Database people dealing with natural languages are all painfully aware of the fact that encodings, special characters, accents and alike are usually hard to deal with. This is especially true if you want to implement search in a user friendly way.

Consider the following example in PostgreSQL: My name contains a couple of of super inconvenient special characters, which will cause issues for people around the globe. The correct spelling of my surname is “Schönig”, which is pretty hard to type on most keyboards I have seen around the world. And: Who cares about my special characters anyway? People might just want to type in “Schonig” into some search form and find information about me (ideally related to PostgreSQL and database work).

Here is the problem:

test=# SELECT 'Schönig' = 'Schonig';
 ?column? 
----------
 f
(1 row)

test=# SELECT 'Schönig' = 'Schoenig';
 ?column? 
----------
 f
(1 row)

The “=” operator compares those two strings and comes to the conclusion that those two strings are not identical. Therefore the correct answer is “false”. While that is true from a technical point of view it might be a real issue and end users might be unsatisfied with the result. Problems like that can make daily life pretty hard. A solution to the problem is therefore needed.

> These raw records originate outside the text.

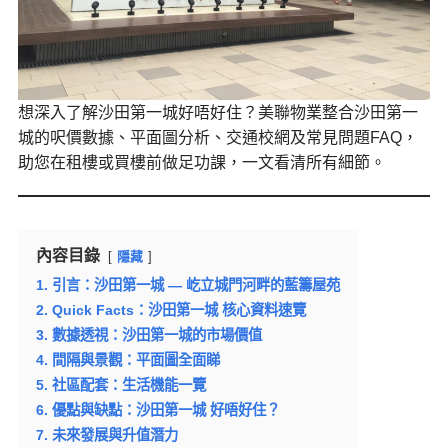
想深入了解沙田第一城好唔好住？美聯物業整合沙田第一
城的呎價數據、平面圖分析、交通校網及常見問題FAQ，
助您在租樓或買樓前做足功課，一文看清所有細節。
內容目錄
隱藏
1. 引言：沙田第一城 — 屹立城門河畔的藍籌屋苑
2. Quick Facts：沙田第一城 核心資料速覽
3. 數據透視：沙田第一城的市場價值
4. 間隔與景觀：平面圖全面睇
5. 社區配套：生活機能一覽
6. 優點與缺點：沙田第一城 好唔好住？
7. 未來發展與升值潛力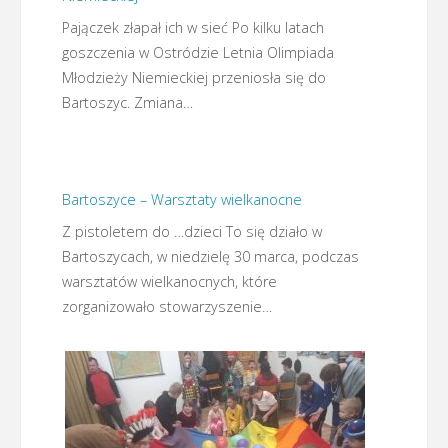
Pajączek złapał ich w sieć Po kilku latach
goszczenia w Ostródzie Letnia Olimpiada
Młodzieży Niemieckiej przeniosła się do
Bartoszyc. Zmiana…
Bartoszyce – Warsztaty wielkanocne
Z pistoletem do …dzieci To się działo w
Bartoszycach, w niedzielę 30 marca, podczas
warsztatów wielkanocnych, które
zorganizowało stowarzyszenie…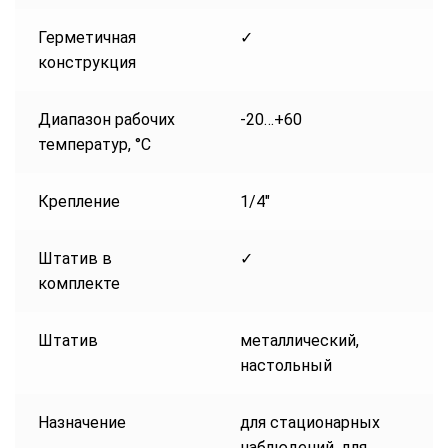
Герметичная
✓
конструкция
Диапазон рабочих
-20…+60
температур, °С
Крепление
1/4″
Штатив в
✓
комплекте
Штатив
металлический,
настольный
Назначение
для стационарных
наблюдений, для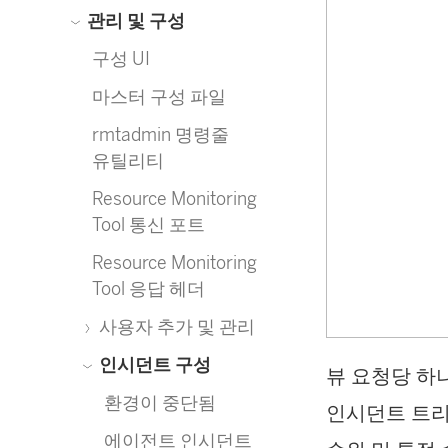
관리 및 구성
구성 UI
마스터 구성 파일
rmtadmin 명령줄
유틸리티
Resource Monitoring
Tool 통신 포트
Resource Monitoring
Tool 응답 헤더
사용자 추가 및 관리
인시던트 구성
뷰 요청당 하
환경이 중단됨
인시던트 트리
에이전트 인시던트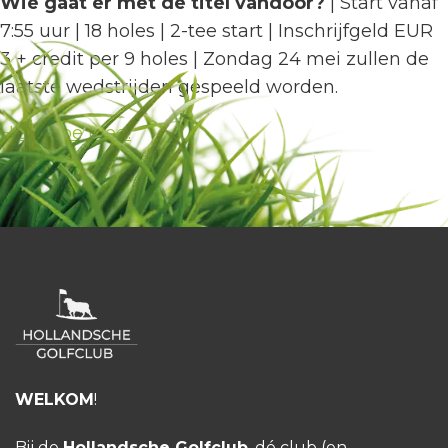
Wie gaat er met de titel vandoor?
| Start vanaf
7:55 uur | 18 holes | 2-tee start | Inschrijfgeld EUR
3 + credit per 9 holes | Zondag 24 mei zullen de
laatste wedstrijden gespeeld worden.
HGC Doe Mee!
WELKOM
!
Bij de
Hollandsche Golfclub
, dé club (en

unaccent: PostgreSQL provides a useful extension

If you want to improve your user experience you can turn to the “unaccent” extension, which is shipped as part of the PostgreSQL contrib package. Installing “unaccent” is really easy:

test=# CREATE EXTENSION unaccent;
CREATE EXTENSION

In the next step you can call the “unaccent” function to clean a string and turn it into something more useful. This is what happens when we use the “unaccent” function on my name and the name of my PostgreSQL support company:

test=# SELECT unaccent('Hans-Jürgen Schönig, Gröhrmühlgasse 26, Wiener Neustadt');
                        unaccent                         
---------------------------------------------------------
 Hans-Jurgen Schonig, Grohrmuhlgasse 26, Wiener Neustadt
(1 row)

test=# SELECT unaccent('Cybertec Schönig & Schönig GmbH');
            unaccent             
---------------------------------
 Cybertec Schonig & Schonig GmbH
(1 row)

The beauty is that we can easily compare strings in a more tolerant and more user friendly way:

test=# SELECT unaccent('Schönig') = unaccent('Schonig');
 ?column? 
----------
 t
(1 row)

test=# SELECT unaccent('Schönig') = unaccent('Schönig');
 ?column? 
----------
 t
(1 row)

In both cases PostgreSQL will return true, which is exactly what we want.

unaccent and indexing

When using unaccent there is one thing, which you should keep in mind. Here is an example:

test=# CREATE TABLE t_name (name text);
CREATE TABLE
test=# CREATE INDEX idx_accent ON t_name (unaccent(name));
ERROR:  functions in index expression must be marked IMMUTABLE

PostgreSQL supports the creation of indexes on functions. However, a functional index has to return an immutable result, which is not the case here. If you want to index on an unaccented string you have to create an additional column, which contains a pre-calculated value (“materialized”). Otherwise this is not possible.